**What to produce**
Without including any images, repeat the data exactly.

**Data for this task**
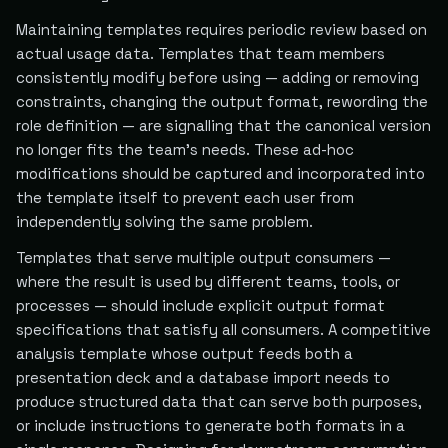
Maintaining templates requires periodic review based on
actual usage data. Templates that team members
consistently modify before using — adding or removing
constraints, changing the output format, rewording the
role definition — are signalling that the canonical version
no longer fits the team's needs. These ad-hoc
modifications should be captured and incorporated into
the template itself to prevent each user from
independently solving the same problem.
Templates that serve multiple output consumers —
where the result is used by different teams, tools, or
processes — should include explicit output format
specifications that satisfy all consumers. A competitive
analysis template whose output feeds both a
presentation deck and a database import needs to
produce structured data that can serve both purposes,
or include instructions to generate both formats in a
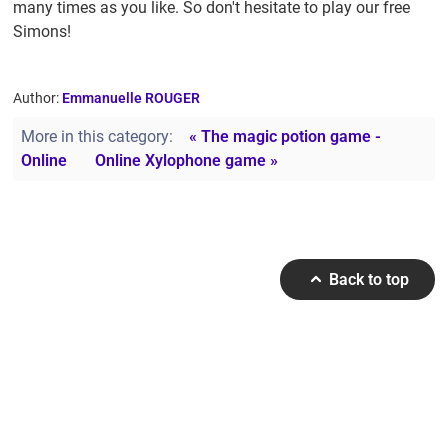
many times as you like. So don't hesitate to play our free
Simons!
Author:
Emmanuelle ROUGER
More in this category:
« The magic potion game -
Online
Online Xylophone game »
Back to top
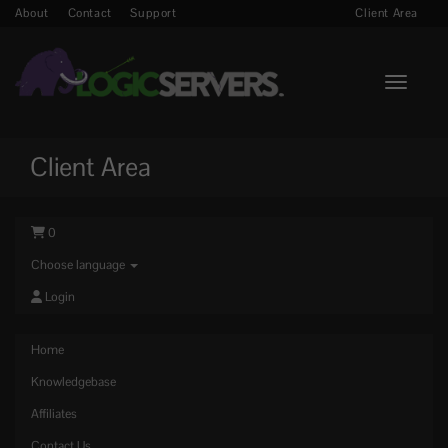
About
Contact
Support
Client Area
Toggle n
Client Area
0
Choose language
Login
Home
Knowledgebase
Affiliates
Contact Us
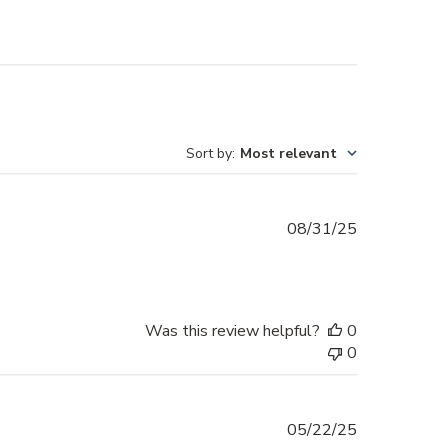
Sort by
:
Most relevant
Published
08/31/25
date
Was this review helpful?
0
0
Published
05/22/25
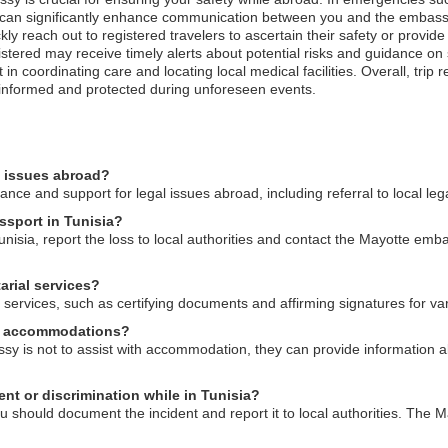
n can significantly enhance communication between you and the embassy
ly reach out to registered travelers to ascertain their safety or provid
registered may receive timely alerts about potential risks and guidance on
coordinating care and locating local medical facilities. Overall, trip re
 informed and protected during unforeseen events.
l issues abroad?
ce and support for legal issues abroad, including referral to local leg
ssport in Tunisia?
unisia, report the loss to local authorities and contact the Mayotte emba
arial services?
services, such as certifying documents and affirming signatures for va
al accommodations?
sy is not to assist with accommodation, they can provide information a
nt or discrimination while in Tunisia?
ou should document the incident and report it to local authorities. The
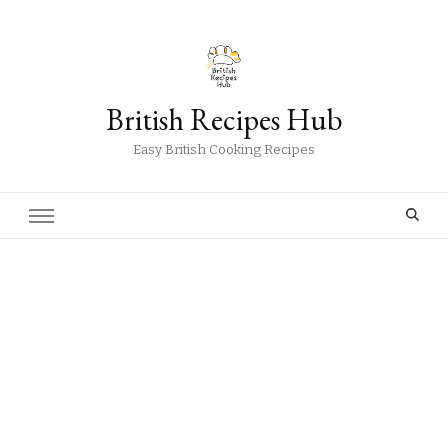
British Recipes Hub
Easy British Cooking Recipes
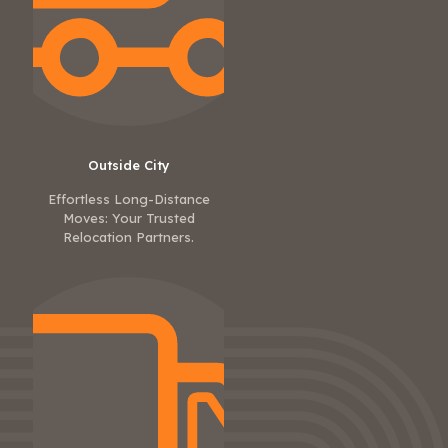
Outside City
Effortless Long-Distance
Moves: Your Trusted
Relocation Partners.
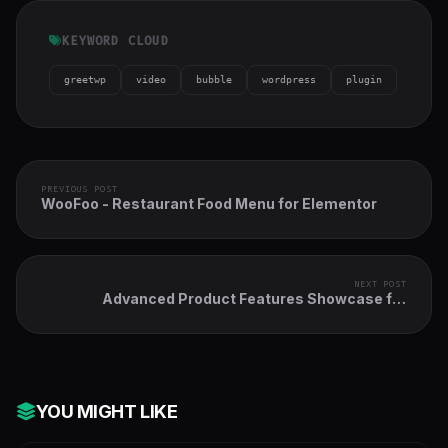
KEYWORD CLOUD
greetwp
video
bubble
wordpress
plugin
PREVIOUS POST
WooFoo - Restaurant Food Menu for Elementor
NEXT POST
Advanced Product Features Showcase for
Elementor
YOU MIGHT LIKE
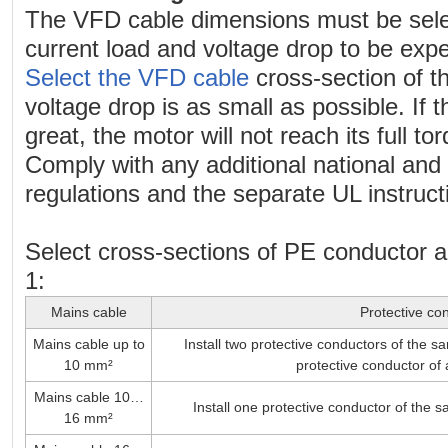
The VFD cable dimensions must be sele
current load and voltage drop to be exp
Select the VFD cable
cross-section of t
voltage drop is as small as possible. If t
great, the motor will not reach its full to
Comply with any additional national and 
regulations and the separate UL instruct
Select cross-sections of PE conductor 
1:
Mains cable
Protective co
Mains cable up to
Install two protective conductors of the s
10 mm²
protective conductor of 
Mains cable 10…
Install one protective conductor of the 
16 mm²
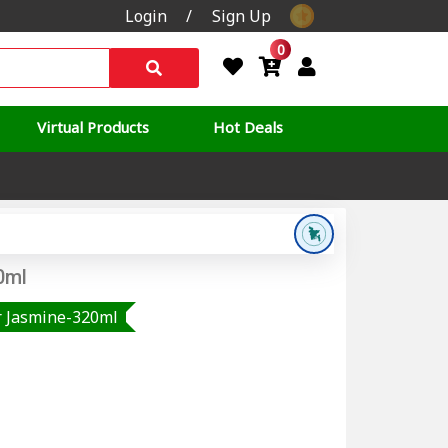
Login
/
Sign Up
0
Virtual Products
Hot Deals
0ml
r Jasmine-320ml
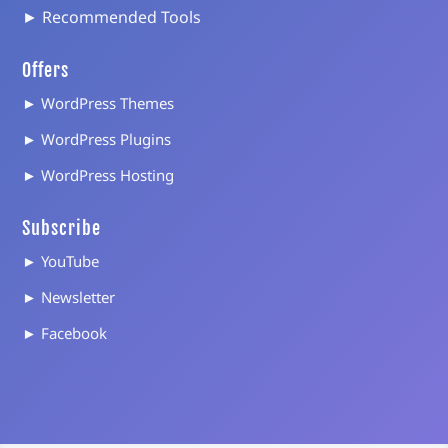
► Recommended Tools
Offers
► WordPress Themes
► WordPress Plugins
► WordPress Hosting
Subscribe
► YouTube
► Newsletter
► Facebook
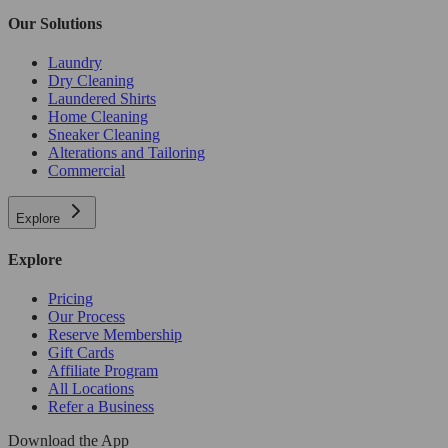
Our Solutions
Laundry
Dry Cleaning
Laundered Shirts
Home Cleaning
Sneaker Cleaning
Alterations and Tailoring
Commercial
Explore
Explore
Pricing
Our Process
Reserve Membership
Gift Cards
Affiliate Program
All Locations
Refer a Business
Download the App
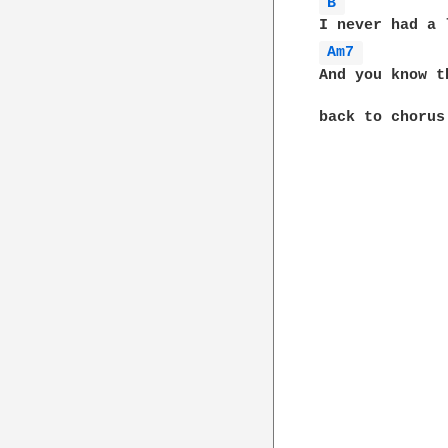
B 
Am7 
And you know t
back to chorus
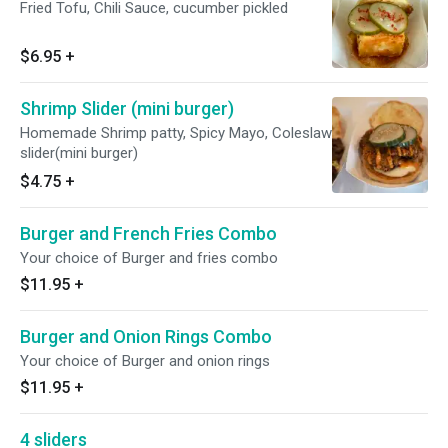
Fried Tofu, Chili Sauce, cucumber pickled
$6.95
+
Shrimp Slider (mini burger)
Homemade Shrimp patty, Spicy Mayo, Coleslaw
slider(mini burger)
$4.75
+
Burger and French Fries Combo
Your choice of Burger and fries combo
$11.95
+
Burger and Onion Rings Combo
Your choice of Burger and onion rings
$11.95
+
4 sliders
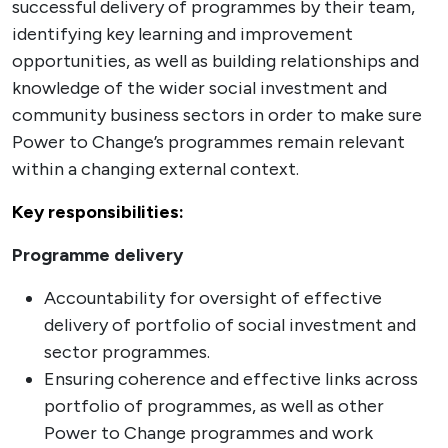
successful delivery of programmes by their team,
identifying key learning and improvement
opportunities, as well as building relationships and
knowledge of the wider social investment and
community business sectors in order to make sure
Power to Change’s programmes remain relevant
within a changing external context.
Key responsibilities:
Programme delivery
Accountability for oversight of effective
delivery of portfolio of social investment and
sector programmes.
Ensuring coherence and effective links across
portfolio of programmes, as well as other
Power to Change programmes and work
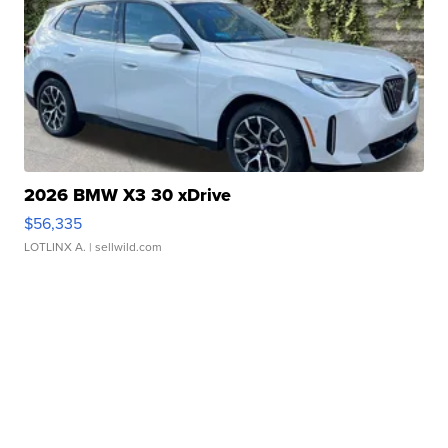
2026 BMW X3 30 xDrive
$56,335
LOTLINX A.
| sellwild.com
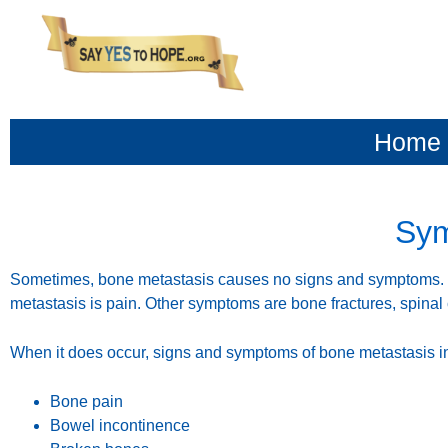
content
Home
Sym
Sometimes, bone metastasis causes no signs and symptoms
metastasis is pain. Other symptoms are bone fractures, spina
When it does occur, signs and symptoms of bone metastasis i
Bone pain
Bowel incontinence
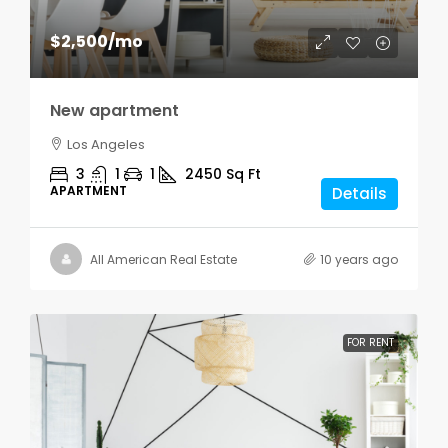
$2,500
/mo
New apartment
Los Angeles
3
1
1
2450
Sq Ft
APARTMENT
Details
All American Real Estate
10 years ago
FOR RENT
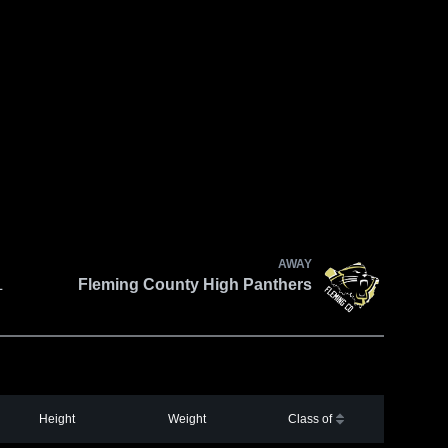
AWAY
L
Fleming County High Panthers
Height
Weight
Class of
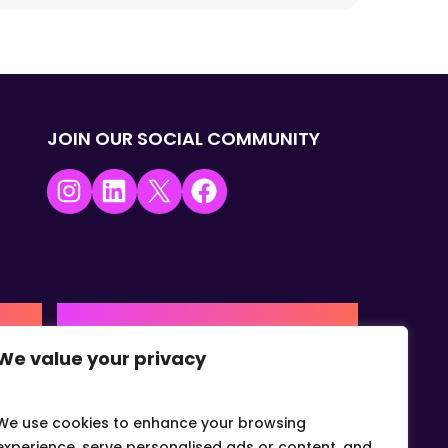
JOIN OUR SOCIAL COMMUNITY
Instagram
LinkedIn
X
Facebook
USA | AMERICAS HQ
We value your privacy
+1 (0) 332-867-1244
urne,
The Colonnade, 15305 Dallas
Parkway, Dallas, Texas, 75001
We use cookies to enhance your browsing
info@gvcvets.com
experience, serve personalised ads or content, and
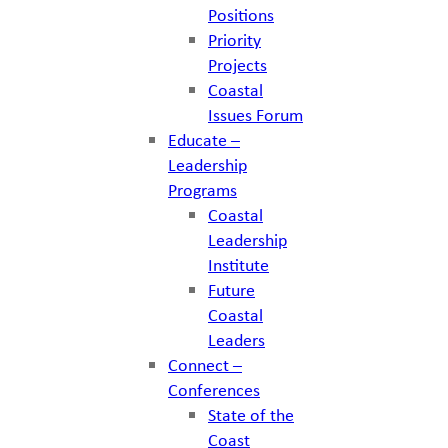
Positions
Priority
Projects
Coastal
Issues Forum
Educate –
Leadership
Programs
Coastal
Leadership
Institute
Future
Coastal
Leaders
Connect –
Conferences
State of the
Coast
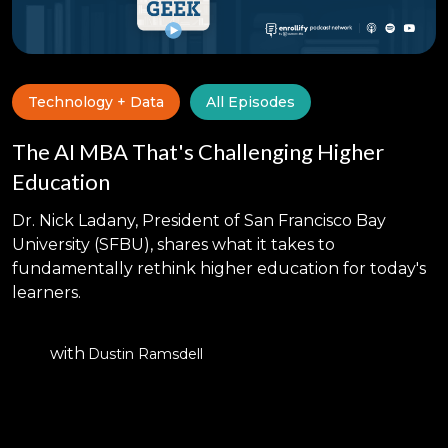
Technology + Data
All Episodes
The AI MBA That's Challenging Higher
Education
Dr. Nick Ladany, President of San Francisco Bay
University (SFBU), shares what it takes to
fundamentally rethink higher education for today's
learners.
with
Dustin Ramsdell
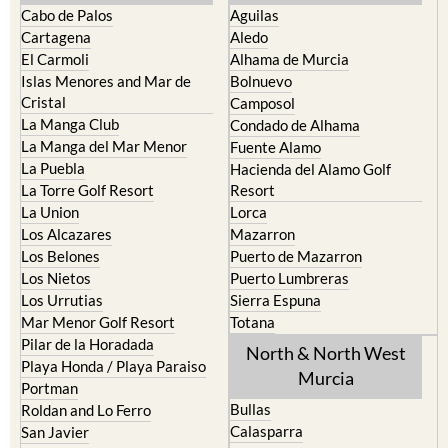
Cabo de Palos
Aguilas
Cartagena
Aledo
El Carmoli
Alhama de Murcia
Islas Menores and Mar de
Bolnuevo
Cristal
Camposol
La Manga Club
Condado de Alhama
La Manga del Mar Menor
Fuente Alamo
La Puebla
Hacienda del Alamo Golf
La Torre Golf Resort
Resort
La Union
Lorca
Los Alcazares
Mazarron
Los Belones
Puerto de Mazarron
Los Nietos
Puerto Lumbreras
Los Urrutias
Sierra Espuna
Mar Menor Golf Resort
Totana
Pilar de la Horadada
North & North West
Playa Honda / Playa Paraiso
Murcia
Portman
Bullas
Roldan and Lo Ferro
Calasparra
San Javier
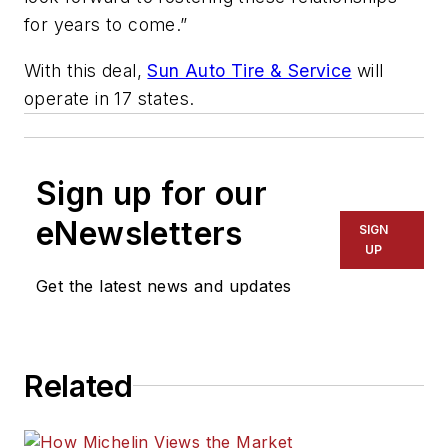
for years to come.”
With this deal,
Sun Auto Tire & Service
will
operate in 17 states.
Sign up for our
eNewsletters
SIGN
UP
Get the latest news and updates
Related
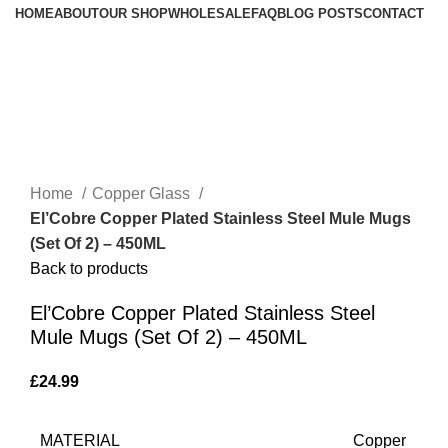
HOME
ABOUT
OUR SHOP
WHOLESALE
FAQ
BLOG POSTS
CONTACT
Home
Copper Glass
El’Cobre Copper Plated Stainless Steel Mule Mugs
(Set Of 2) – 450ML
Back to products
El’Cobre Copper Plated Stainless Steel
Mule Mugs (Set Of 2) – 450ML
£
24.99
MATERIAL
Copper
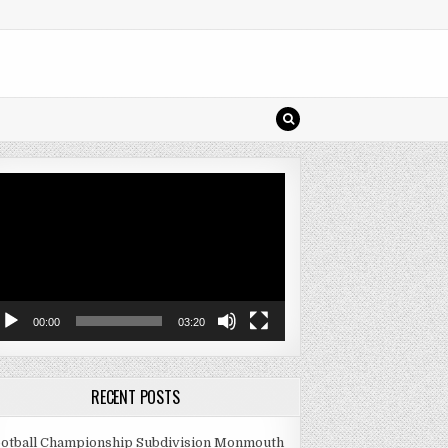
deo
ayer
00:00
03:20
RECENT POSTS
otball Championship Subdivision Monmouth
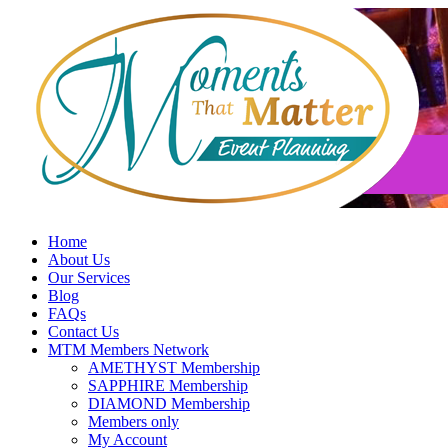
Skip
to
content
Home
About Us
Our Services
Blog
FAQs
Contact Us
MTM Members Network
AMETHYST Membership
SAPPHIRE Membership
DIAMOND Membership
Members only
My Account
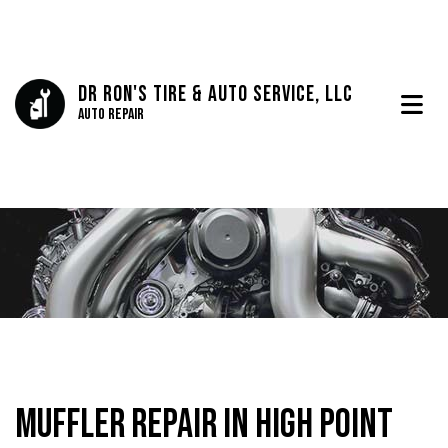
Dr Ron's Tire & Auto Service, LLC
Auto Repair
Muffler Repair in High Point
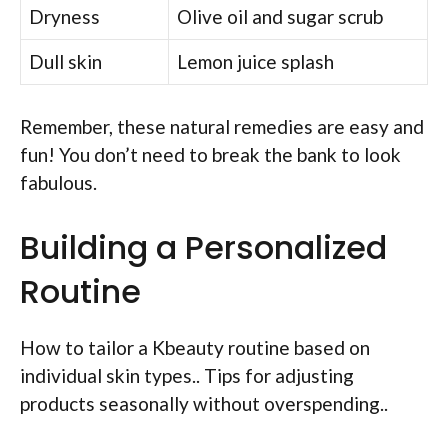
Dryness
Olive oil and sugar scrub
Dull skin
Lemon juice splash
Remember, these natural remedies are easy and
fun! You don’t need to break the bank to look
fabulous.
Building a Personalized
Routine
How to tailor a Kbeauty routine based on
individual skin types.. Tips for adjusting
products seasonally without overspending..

**Response for this exercise**
Maintaining templates requires periodic review based on
actual usage data. Templates that team members
consistently modify before using — adding or removing
constraints, changing the output format, rewording the
role definition — are signalling that the canonical version
no longer fits the team's needs. These ad-hoc
modifications should be captured and incorporated into
the template itself to prevent each user from
independently solving the same problem.
Templates that serve multiple output consumers —
where the result is used by different teams, tools, or
processes — should include explicit output format
specifications that satisfy all consumers. A competitive
analysis template whose output feeds both a
presentation deck and a database import needs to
produce structured data that can serve both purposes,
or include instructions to generate both formats in a
many times as you like. So don't hesitate to play our free
Simons!
Author:
Emmanuelle ROUGER
More in this category:
« The magic potion game -
Online
Online Xylophone game »
Back to top
About
Contact
Support
Client Area
Toggle n
Client Area
0
Choose language
Login
Home
Knowledgebase
Affiliates
Contact Us
Sort by
:
Most relevant
Published
08/31/25
date
Was this review helpful?
0
0
Published
05/22/25
n can significantly enhance communication between you and the embassy
ly reach out to registered travelers to ascertain their safety or provid
registered may receive timely alerts about potential risks and guidance on
coordinating care and locating local medical facilities. Overall, trip re
 informed and protected during unforeseen events.
l issues abroad?
ce and support for legal issues abroad, including referral to local leg
ssport in Tunisia?
unisia, report the loss to local authorities and contact the Mayotte emba
arial services?
services, such as certifying documents and affirming signatures for va
al accommodations?
sy is not to assist with accommodation, they can provide information a
nt or discrimination while in Tunisia?
ou should document the incident and report it to local authorities. The
British Recipes Hub
Easy British Cooking Recipes
Outside City
Effortless Long-Distance
Moves: Your Trusted
Relocation Partners.
KEYWORD CLOUD
greetwp
video
bubble
wordpress
plugin
PREVIOUS POST
WooFoo - Restaurant Food Menu for Elementor
NEXT POST
Advanced Product Features Showcase for
Elementor
YOU MIGHT LIKE
The VFD cable dimensions must be sele
current load and voltage drop to be exp
Select the VFD cable
cross-section of t
voltage drop is as small as possible. If t
great, the motor will not reach its full to
Comply with any additional national and 
regulations and the separate UL instruct
Select cross-sections of PE conductor 
1:
Mains cable
Protective co
Mains cable up to
Install two protective conductors of the s
10 mm²
protective conductor of 
Mains cable 10…
Install one protective conductor of the 
16 mm²
Login
/
Sign Up
0
Virtual Products
Hot Deals
0ml
r Jasmine-320ml
► Recommended Tools
Offers
► WordPress Themes
► WordPress Plugins
► WordPress Hosting
Subscribe
► YouTube
► Newsletter
► Facebook
Our Solutions
Laundry
Dry Cleaning
Laundered Shirts
Home Cleaning
Sneaker Cleaning
Alterations and Tailoring
Commercial
Explore
Explore
Pricing
Our Process
Reserve Membership
Gift Cards
Affiliate Program
All Locations
Refer a Business
Download the App
B 
Am7 
And you know t
back to chorus
Fried Tofu, Chili Sauce, cucumber pickled
$6.95
+
Shrimp Slider (mini burger)
Homemade Shrimp patty, Spicy Mayo, Coleslaw
slider(mini burger)
$4.75
+
Burger and French Fries Combo
Your choice of Burger and fries combo
$11.95
+
Burger and Onion Rings Combo
Your choice of Burger and onion rings
$11.95
+
4 sliders
successful delivery of programmes by their team,
identifying key learning and improvement
opportunities, as well as building relationships and
knowledge of the wider social investment and
community business sectors in order to make sure
Power to Change’s programmes remain relevant
within a changing external context.
Key responsibilities:
Programme delivery
Accountability for oversight of effective
delivery of portfolio of social investment and
sector programmes.
Ensuring coherence and effective links across
portfolio of programmes, as well as other
Power to Change programmes and work
2026 BMW X3 30 xDrive
$56,335
LOTLINX A.
| sellwild.com
content
Home
Sym
Sometimes, bone metastasis causes no signs and symptoms
metastasis is pain. Other symptoms are bone fractures, spina
When it does occur, signs and symptoms of bone metastasis i
Bone pain
Bowel incontinence
$2,500
/mo
New apartment
Los Angeles
3
1
1
2450
Sq Ft
APARTMENT
Details
All American Real Estate
10 years ago
FOR RENT
AWAY
L
Fleming County High Panthers
Height
Weight
Class of
JOIN OUR SOCIAL COMMUNITY
Instagram
LinkedIn
X
Facebook
USA | AMERICAS HQ
We value your privacy
+1 (0) 332-867-1244
urne,
The Colonnade, 15305 Dallas
Parkway, Dallas, Texas, 75001
We use cookies to enhance your browsing
info@gvcvets.com
experience, serve personalised ads or content, and
Positions
Priority
Projects
Coastal
Issues Forum
Educate –
Leadership
Programs
Coastal
Leadership
Institute
Future
Coastal
Leaders
Connect –
Conferences
State of the
Coast
Technology + Data
All Episodes
The AI MBA That's Challenging Higher
Education
Dr. Nick Ladany, President of San Francisco Bay
University (SFBU), shares what it takes to
fundamentally rethink higher education for today's
learners.
with
Dustin Ramsdell
Cabo de Palos
Aguilas
Cartagena
Aledo
El Carmoli
Alhama de Murcia
Islas Menores and Mar de
Bolnuevo
Cristal
Camposol
La Manga Club
Condado de Alhama
La Manga del Mar Menor
Fuente Alamo
La Puebla
Hacienda del Alamo Golf
La Torre Golf Resort
Resort
La Union
Lorca
Los Alcazares
Mazarron
Los Belones
Puerto de Mazarron
Los Nietos
Puerto Lumbreras
Los Urrutias
Sierra Espuna
Mar Menor Golf Resort
Totana
Pilar de la Horadada
North & North West
Playa Honda / Playa Paraiso
Murcia
Portman
Bullas
Roldan and Lo Ferro
Calasparra
San Javier
for years to come.”
With this deal,
Sun Auto Tire & Service
will
operate in 17 states.
Sign up for our
eNewsletters
SIGN
UP
Get the latest news and updates
Related
HOME
ABOUT
OUR SHOP
WHOLESALE
FAQ
BLOG POSTS
CONTACT
Home
Copper Glass
El’Cobre Copper Plated Stainless Steel Mule Mugs
(Set Of 2) – 450ML
Back to products
El’Cobre Copper Plated Stainless Steel
Mule Mugs (Set Of 2) – 450ML
£
24.99
MATERIAL
Copper
deo
ayer
00:00
03:20
RECENT POSTS
otball Championship Subdivision Monmouth
Skip
to
content
Home
About Us
Our Services
Blog
FAQs
Contact Us
MTM Members Network
AMETHYST Membership
SAPPHIRE Membership
DIAMOND Membership
Members only
My Account
Dr Ron's Tire & Auto Service, LLC
Auto Repair
Muffler Repair in High Point
Dryness
Olive oil and sugar scrub
Dull skin
Lemon juice splash
Remember, these natural remedies are easy and
fun! You don’t need to break the bank to look
fabulous.
Building a Personalized
Routine
How to tailor a Kbeauty routine based on
individual skin types.. Tips for adjusting
products seasonally without overspending..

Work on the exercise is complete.